Leiedal Intermunicipal AssociationCircular economy
RE/SOURCED Renewable Energy SOlutions for URban communities based on Circular Economy policies and Dc backbones
“Bloomberg and the International Renewable Energy Agency have calculated that by 2030 2 million old batteries will have been removed from electric vehicles and that 8 million tons of PV panels will have been discarded as waste. The Transfo district wants to demonstrate that things can be done differently.”
Belgian policies are giving small-scale and individual renewable energy installations an important role in the energy transition. However, these installations are not the most energy-efficient nor cost-efficient from a societal point of view. Midscale, shared renewable energy technologies should improve energy efficiency and make the energy transition cheaper.
Sharing is a common strategy in the context of energy communities. Other circular strategies, however, like product life extension through reuse, refurbishment and repurposing, reduction through efficient use or even circular supplies, are still less common in the field of renewable energy production, storage and distribution. This expanding sector also needs circular thinking to cap the increasing demand for raw materials such as steel, copper, cobalt, aluminium and lithium.
- Leiedal Intermunicipal Association and 1 municipality: Zwevegem municipality;
- 1 university: Ghent University;
- 1 regional public authority: Province of West Flanders;
- 2 business support organisations: Flux50, REScoop.eu;
- 1 research organisation: Flemish Institute for Technological Research (VITO).
The aim of RE/SOURCED is to design and demonstrate a circular midscale and self-sufficient energy system in an urban environment. The project is implemented on a vast and multifunctional heritage site called ‘Transfo’, consisting of (social) family housing, offices, a microbrewery, event spaces and leisure and sporting facilities.
The backbone of the system is a DC (direct current) power grid, linking a collective set of distributed renewable resources (PV and wind) and energy storage (second-life batteries, vehicle-to-grid and pumped and flywheel storage in existing structures).
The DC power grid offers efficiencies both in terms of energy savings (less power waste because of fewer conversions from DC to AC) and material use (up to 33% more capacity with the same amount of metals). Sharing of production and storage capacities, deployed at distributed locations, brings significant capacity savings, both in terms of required materials and cost. The recycling opportunities of PV and retrofitting and refurbishment of wind turbines are, front and foremost, criteria in the circular procurement procedures.
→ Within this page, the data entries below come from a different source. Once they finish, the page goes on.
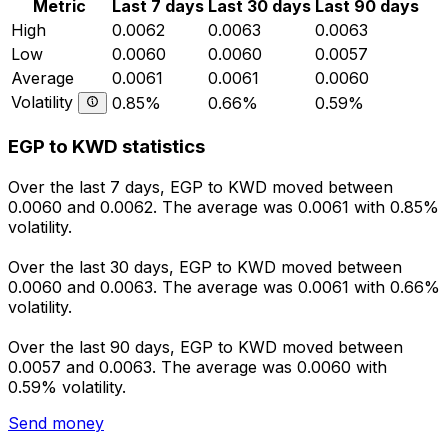
Metric
Last 7 days
Last 30 days
Last 90 days
High
0.0062
0.0063
0.0063
Low
0.0060
0.0060
0.0057
Average
0.0061
0.0061
0.0060
Volatility
0.85%
0.66%
0.59%
EGP to KWD statistics
Over the last 7 days, EGP to KWD moved between
0.0060 and 0.0062. The average was 0.0061 with 0.85%
volatility.
Over the last 30 days, EGP to KWD moved between
0.0060 and 0.0063. The average was 0.0061 with 0.66%
volatility.
Over the last 90 days, EGP to KWD moved between
0.0057 and 0.0063. The average was 0.0060 with
0.59% volatility.
Send money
A renewable energy co-operative, in which all site users have a share, will manage the infrastructure and co-operation. Sharing energy production and storage facilities enables the community to obtain the same level of self-sufficiency with far fewer materials and also enables local balancing through demand-side management.
Citizens, schools and professionals will be invited to experience the advantages of the DC circular smart grid, raising awareness throughout civil society. A training package for professionals will enable other cities to adopt integrated circular energy systems.
The main expected results of RE/SOURCED are:
- An increased share of renewable energy through community-shared solutions.
- Downscaled and rationalised renewable energy production and storage facilities, providing identical services for its users.
- A reduced need for raw materials and higher adoption of certified circular products in (shared) renewable energy systems.
- Enriched insights on the part of consumers and citizens into the benefits of (shared) renewable energy systems and awareness of available technologies.
- More renewable energy professionals willing to introduce circular economy policies in renewable energy projects.
- June 2021: delivering the blueprint for a circular smart grid through the application of circular design principles. The blueprint includes the system layout and contains aspects of material reuse, recovery and recyclability, energy efficiency, energy resources, governance and shared economy.
- June 2021: delivering the blueprint for an energy co-operative. The blueprint is the basis for the roll-out and is used by participants, stakeholders and future service providers.
- December 2021: signing of the notarial deed that establishes the energy co-operative. The co-operative guarantees continuity after the project’s life cycle.
- December 2022: booting up the circular smart grid lighthouse demonstrator. The circular smart grid is operational. It uses a DC backbone to connect midscale renewable energy production, different energy storage systems and a docking station for new technologies. The system layout and its components comply with the circular design standards. Based on smart meter data, supply and demand are matched. Exchange with the upper grid is minimised.
- December 2022: opening the educational trajectory. The project site welcomes children and citizens. It explains the possibilities of circular and shared renewable energy systems. Key features are a set of points of interest (installations to envision and reveal) and learning packages.
- March 2023: delivering a training package for professionals. The package contains guidelines and recommendations on resource efficiency, energy communities, energy system design and management of complex heritage sites. It will be made available online through webinars.